Collected data:
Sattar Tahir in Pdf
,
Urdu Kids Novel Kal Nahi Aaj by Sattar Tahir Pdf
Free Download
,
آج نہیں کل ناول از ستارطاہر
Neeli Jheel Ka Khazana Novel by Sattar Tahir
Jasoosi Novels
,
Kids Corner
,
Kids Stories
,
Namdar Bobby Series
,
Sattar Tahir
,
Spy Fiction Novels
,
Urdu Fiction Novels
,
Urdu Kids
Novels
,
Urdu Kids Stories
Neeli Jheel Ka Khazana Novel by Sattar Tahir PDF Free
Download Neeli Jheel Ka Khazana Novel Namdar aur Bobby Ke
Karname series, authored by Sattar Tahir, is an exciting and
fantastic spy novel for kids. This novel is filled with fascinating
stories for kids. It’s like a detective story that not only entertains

--

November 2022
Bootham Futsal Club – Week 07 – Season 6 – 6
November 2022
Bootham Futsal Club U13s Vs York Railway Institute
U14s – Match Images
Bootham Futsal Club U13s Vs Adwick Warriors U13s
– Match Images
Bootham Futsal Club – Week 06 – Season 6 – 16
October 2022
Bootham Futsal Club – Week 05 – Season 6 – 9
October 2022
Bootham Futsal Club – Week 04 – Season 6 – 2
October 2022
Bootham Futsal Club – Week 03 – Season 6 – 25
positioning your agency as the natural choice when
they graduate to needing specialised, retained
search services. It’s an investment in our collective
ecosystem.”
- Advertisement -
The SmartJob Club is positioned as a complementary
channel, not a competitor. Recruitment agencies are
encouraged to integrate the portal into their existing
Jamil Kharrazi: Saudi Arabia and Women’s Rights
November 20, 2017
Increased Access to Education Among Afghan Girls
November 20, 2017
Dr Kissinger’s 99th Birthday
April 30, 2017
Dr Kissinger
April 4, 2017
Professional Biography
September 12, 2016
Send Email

==

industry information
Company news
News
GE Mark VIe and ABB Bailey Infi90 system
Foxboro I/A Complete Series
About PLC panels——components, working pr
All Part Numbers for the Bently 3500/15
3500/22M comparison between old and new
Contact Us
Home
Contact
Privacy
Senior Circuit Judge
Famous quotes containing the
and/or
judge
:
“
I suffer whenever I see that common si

WHAT YOU SHOULD DO: Look through the entries above for the word "Jheel". Copy every line where it shows up.

ANSWER BOX:
Neeli Jheel Ka Khazana Novel by Sattar Tahir
Neeli Jheel Ka Khazana Novel by Sattar Tahir PDF Free
Download Neeli Jheel Ka Khazana Novel Namdar aur Bobby Ke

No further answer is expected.